EXERCISE MATERIAL>
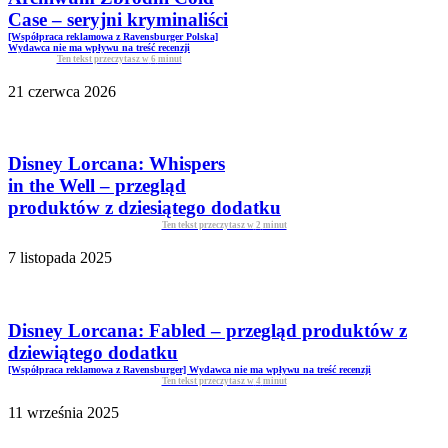
Case – seryjni kryminaliści
[Współpraca reklamowa z Ravensburger Polska]
Wydawca nie ma wpływu na treść recenzji
Ten tekst przeczytasz w
6
minut
21 czerwca 2026
Disney Lorcana: Whispers
in the Well – przegląd
produktów z dziesiątego dodatku
Ten tekst przeczytasz w
2
minut
7 listopada 2025
Disney Lorcana: Fabled – przegląd produktów z
dziewiątego dodatku
[Współpraca reklamowa z Ravensburger] Wydawca nie ma wpływu na treść recenzji
Ten tekst przeczytasz w
4
minut
11 września 2025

WHAT YOU NEED TO DO>
For each record above, write out its text exactly and skip any picture.

TASK RESPONSE>
Case – seryjni kryminaliści
[Współpraca reklamowa z Ravensburger Polska]
Wydawca nie ma wpływu na treść recenzji
Ten tekst przeczytasz w
6
minut
21 czerwca 2026
Disney Lorcana: Whispers
in the Well – przegląd
produktów z dziesiątego dodatku
Ten tekst przeczytasz w
2
minut
7 listopada 2025
Disney Lorcana: Fabled – przegląd produktów z
dziewiątego dodatku
[Współpraca reklamowa z Ravensburger] Wydawca nie ma wpływu na treść recenzji
Ten tekst przeczytasz w
4
minut
11 września 2025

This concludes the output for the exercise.